In the combustion processes, temperatures often exceed 300 °C due to the reaction between oxygen and combustible gases, necessitating protection systems for industrial plants operating at similar or higher temperatures. This paper presents the design, simulation, and assembly of a novel gas detection device. The prototype is capable of detecting one, two, or three different gases, ${\mathrm{O}}_2,{\mathrm{C}}_3{\mathrm{H}}_8,{\mathrm{a}\mathrm{n}\mathrm{d} \mathrm{C}\mathrm{O}}_2$, depending on the configuration proposed by the final user. The electronic design is based on the electrical response of a sensor developed with MgSb₂O₆ oxide and microcontroller characteristics. For the simulation, the design results were analyzed, while for the assembly, both the design and simulation results were considered.

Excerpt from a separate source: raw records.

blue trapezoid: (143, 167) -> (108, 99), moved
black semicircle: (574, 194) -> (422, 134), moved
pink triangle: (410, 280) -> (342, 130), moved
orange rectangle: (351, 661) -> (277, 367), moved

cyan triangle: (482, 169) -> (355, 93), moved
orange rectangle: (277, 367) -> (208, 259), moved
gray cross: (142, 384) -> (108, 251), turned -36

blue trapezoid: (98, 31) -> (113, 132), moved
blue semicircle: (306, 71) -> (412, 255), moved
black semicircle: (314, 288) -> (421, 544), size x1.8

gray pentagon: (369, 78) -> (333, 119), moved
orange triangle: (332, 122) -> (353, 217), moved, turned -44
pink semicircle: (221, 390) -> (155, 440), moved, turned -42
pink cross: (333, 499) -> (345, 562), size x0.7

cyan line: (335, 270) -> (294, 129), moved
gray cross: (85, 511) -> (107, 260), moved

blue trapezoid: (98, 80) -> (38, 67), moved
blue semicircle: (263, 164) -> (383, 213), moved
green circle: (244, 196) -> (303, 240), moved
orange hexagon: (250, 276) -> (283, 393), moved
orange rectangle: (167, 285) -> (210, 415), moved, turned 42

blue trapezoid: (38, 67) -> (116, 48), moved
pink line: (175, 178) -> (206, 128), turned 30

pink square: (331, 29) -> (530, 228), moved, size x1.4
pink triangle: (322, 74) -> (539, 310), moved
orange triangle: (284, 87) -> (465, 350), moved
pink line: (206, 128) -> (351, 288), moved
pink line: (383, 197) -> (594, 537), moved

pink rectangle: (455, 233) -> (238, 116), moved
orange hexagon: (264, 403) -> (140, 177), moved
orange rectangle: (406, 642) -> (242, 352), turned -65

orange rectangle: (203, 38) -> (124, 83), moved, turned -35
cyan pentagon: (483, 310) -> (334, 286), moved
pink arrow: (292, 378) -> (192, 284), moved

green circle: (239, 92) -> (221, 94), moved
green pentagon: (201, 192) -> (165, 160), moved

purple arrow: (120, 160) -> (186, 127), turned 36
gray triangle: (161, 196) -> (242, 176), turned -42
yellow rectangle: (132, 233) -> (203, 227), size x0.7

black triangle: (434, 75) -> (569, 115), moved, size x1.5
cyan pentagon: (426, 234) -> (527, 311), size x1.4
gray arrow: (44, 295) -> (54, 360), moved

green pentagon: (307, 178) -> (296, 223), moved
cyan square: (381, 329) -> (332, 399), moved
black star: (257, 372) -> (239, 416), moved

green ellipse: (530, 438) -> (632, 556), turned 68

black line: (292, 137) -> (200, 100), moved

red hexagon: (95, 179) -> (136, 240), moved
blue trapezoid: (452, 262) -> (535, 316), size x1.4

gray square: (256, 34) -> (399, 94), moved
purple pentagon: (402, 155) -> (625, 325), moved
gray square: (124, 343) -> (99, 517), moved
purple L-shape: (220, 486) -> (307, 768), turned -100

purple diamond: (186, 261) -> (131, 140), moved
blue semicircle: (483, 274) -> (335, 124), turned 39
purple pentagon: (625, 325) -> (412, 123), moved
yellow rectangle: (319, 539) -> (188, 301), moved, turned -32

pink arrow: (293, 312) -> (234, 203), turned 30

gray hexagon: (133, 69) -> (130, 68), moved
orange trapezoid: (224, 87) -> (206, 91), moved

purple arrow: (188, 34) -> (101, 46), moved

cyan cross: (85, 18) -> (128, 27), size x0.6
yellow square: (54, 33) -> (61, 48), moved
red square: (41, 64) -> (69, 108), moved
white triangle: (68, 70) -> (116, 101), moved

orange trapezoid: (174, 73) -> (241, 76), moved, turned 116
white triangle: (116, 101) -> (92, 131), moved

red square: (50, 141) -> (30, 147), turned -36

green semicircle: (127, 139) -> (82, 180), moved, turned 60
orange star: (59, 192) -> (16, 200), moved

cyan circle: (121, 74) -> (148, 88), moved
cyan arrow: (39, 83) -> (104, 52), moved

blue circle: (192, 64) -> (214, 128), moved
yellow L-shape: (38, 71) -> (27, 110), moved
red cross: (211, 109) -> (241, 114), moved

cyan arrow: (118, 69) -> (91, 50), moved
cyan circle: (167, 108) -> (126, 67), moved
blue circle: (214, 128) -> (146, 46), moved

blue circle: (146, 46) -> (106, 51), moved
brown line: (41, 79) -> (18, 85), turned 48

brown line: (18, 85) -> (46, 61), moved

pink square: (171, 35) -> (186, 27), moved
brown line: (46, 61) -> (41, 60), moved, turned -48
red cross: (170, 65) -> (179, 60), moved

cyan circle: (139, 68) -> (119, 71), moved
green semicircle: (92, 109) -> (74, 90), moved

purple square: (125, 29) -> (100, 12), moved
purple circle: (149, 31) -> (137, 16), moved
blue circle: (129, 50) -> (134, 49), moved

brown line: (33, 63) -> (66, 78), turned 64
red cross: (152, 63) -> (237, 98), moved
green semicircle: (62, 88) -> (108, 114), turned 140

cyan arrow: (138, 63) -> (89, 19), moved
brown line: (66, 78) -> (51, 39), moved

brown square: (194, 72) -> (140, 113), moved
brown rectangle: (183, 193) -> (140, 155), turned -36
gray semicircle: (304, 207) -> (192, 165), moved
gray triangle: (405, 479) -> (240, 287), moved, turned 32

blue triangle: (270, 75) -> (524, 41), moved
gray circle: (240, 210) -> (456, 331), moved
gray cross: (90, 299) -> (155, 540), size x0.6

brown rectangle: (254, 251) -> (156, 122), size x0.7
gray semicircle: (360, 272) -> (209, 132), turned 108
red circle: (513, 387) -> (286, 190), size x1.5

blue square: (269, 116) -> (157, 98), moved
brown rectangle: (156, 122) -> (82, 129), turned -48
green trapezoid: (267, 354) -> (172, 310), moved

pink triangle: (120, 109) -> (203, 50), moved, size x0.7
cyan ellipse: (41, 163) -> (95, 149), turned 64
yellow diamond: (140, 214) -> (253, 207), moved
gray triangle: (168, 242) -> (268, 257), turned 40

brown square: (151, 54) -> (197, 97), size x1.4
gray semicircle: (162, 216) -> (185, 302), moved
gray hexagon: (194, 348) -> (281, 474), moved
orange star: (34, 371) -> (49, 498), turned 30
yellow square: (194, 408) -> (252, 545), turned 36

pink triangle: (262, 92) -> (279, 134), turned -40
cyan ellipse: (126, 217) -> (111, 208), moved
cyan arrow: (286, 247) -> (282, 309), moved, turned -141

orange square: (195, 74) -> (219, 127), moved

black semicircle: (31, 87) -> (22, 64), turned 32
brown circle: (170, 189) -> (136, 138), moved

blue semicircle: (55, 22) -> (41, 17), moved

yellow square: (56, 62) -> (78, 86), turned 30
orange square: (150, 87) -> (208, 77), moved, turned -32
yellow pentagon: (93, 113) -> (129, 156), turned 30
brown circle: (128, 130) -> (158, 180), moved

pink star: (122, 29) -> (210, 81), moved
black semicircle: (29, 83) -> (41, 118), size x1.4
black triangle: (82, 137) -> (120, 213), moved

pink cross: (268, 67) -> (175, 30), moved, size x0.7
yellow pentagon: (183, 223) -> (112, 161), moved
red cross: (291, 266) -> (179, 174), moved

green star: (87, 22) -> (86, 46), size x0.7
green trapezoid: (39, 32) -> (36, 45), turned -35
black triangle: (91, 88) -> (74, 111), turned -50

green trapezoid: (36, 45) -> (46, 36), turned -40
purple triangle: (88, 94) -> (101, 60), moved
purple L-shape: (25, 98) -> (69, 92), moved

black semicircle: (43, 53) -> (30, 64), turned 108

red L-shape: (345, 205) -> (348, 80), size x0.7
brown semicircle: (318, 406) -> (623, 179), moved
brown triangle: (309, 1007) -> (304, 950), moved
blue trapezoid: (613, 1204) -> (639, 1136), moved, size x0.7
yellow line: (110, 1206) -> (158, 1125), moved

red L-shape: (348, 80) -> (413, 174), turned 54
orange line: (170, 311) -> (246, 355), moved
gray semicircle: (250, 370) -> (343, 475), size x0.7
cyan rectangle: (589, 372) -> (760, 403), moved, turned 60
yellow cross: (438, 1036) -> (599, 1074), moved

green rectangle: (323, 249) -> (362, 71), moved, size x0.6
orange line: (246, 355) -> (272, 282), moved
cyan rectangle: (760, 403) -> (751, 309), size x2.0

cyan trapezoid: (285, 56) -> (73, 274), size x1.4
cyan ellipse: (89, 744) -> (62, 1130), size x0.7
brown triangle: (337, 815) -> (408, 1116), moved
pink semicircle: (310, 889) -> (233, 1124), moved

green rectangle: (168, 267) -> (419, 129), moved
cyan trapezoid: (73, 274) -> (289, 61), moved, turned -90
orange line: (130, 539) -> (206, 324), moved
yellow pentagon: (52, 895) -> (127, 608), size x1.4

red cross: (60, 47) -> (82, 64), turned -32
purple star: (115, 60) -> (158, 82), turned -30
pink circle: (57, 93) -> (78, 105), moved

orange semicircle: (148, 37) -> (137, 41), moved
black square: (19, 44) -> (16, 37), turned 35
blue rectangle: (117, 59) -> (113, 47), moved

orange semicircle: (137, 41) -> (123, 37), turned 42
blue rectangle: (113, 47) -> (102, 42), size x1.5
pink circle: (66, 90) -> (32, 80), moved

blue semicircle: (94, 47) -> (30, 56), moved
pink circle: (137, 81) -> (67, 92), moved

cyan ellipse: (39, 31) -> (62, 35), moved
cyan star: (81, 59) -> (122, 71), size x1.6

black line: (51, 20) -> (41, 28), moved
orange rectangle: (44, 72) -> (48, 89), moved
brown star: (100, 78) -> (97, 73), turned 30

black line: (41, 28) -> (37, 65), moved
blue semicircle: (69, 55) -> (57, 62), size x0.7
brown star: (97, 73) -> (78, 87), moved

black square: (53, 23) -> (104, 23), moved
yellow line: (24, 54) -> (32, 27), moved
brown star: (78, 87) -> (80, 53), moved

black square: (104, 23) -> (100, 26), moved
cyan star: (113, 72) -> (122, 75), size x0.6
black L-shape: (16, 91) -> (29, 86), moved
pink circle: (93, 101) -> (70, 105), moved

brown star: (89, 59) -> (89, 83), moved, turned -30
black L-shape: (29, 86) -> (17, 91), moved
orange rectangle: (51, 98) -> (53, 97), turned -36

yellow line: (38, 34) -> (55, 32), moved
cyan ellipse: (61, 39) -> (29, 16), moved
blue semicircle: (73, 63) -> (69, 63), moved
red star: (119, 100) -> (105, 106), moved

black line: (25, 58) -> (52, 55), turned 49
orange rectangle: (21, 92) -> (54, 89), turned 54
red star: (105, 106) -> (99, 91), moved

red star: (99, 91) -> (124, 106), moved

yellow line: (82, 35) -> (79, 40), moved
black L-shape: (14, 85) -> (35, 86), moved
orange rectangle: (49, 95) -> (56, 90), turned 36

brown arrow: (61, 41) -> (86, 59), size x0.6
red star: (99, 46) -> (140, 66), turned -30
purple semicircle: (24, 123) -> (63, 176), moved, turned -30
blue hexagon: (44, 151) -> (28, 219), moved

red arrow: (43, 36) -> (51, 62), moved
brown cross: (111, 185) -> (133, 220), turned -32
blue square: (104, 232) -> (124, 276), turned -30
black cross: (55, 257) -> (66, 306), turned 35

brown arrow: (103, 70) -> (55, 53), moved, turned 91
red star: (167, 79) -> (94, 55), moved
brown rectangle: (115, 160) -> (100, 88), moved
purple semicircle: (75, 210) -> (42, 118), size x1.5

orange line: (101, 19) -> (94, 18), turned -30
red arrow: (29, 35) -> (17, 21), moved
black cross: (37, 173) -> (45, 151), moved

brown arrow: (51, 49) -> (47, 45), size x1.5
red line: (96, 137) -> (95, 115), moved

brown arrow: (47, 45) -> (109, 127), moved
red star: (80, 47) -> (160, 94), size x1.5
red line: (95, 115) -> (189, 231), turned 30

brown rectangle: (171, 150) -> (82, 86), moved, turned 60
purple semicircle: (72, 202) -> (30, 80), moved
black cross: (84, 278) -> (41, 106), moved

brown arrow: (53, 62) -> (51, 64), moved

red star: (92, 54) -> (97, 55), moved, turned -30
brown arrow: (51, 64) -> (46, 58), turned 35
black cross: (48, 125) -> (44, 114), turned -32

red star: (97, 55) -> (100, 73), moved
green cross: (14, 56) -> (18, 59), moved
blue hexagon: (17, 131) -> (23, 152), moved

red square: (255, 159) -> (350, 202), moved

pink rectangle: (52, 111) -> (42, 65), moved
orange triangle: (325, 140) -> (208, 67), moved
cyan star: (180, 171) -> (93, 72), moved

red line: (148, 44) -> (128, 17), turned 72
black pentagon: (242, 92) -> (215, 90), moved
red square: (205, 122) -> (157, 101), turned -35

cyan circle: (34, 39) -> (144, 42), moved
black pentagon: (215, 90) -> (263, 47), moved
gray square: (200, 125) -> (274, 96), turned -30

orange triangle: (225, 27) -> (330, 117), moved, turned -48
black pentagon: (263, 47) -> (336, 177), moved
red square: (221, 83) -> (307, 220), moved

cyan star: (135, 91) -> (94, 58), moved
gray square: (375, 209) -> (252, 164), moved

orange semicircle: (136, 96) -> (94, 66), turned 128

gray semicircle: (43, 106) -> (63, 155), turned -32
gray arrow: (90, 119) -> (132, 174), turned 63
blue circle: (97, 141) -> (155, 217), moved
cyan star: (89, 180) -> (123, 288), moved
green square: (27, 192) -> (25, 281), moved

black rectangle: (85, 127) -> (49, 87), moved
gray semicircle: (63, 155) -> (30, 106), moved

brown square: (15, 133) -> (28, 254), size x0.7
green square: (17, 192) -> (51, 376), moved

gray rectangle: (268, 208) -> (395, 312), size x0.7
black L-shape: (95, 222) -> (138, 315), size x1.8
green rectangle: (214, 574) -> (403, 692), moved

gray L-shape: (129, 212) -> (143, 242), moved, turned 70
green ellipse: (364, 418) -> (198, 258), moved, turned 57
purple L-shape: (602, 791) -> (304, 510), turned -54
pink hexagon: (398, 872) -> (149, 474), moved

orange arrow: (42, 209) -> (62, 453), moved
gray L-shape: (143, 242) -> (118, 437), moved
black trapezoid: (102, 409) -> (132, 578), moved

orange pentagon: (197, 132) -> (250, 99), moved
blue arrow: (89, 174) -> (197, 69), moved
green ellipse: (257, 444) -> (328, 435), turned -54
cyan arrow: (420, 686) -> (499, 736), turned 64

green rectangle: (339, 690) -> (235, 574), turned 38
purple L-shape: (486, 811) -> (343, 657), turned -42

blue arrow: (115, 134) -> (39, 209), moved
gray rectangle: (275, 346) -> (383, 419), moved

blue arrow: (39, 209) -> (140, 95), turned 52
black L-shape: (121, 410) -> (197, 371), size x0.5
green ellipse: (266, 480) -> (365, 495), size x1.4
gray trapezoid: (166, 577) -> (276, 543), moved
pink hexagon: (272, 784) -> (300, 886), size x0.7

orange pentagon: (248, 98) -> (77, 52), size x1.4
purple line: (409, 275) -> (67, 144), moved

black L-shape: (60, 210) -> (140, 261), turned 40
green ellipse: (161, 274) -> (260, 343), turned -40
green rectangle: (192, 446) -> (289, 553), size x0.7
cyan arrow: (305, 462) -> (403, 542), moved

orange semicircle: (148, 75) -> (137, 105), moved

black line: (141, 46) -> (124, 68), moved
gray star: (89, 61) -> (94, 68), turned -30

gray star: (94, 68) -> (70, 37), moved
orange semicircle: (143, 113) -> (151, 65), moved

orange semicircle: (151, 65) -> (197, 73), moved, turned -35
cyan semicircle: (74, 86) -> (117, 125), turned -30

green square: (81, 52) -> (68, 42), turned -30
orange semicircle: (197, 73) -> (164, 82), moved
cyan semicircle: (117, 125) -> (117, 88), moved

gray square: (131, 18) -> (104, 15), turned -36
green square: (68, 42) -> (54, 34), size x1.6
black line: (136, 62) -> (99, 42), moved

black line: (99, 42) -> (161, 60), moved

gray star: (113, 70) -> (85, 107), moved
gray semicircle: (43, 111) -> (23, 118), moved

The characteristics of the gas detector include operating temperatures of 400 °C. Being ideal for industrial processes, it can be configured to detect up to three gases $\left({\mathrm{O}}_2,{\mathrm{C}}_3{\mathrm{H}}_8{,\mathrm{a}\mathrm{n}\mathrm{d} \mathrm{C}\mathrm{O}}_2\right)$. A corrective signal and an indicator LED light are employed for each type of gas, the operation concentration is 560 ppm, the device is scalable, and its programming can be extended to connections in industrial networks.

The gas detector developed in this study is capable of operating at high temperatures and handling high gas concentrations, making it ideal for industries that require combustion processes.